From: Julian Bradfield (jcb+unicode@inf.ed.ac.uk)
Date: Thu Aug 20 2009 - 05:09:42 CDT
David Starner wrote:
>On Wed, Aug 19, 2009 at 5:47 AM, Julian
>Bradfield<jcb+unicode@inf.ed.ac.uk> wrote:
>> The argument is that IPA and Greek letters are *logically
>> separate* letters, and should therefore be encoded separately, for the
>> sake of data processing on them.
>
>I don't buy it. It is trivial for an algorithm to tell that aβs is
>IPA; it's impossible for an algorithm or even a human to tell whether
>abs is IPA or plain old Latin characters. In my particular version of
>Cleanicode, I would disunify IPA from Latin, but in the real world ,
>if you're doing data processing on IPA, you've tagged it, either
>explicitly or implicitly.
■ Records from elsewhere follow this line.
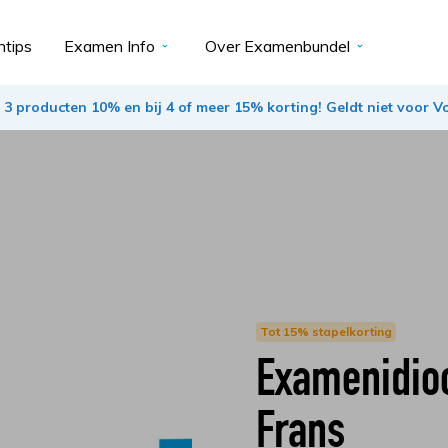
tips
Examen Info
Over Examenbundel
ij 3 producten 10% en bij 4 of meer 15% korting! Geldt niet voor 
Tot 15% stapelkorting
Examenidi
Frans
What data processing are you doing that aβs
>is a problem but not abs?
I'm not, yet - but I don't think anybody is doing much of the data
processing that has been appealed to by either side in this argument!
But simple editing (e.g. search and replace) is an example.
It's true that I'm unlikely to use Greek beta and IPA beta in the same
paper, because I don't work on Greek. However, I do deal with
formalizations of phonological theories. In describing grammatical
re-writing rules, it is conventional (among mathematicians and
computer scientists) to use (mathematical) Greek letters to stand for
strings of "letters" from the grammatical alphabet. If I'm giving a
phonological re-writing rule, how am I to distinguish the string
variable β from the phoneme symbol IPA beta?
Of course, it can be done by markup - but Unicode has gone to all the
trouble of encoding several maths alphabets, because font distinctions
are significant, and Unicode (don't ask me why) thinks people should
be able to write maths in plain text.
This is another case where what looks like a font distinction is a
semantically significant distinction, and should be encoded.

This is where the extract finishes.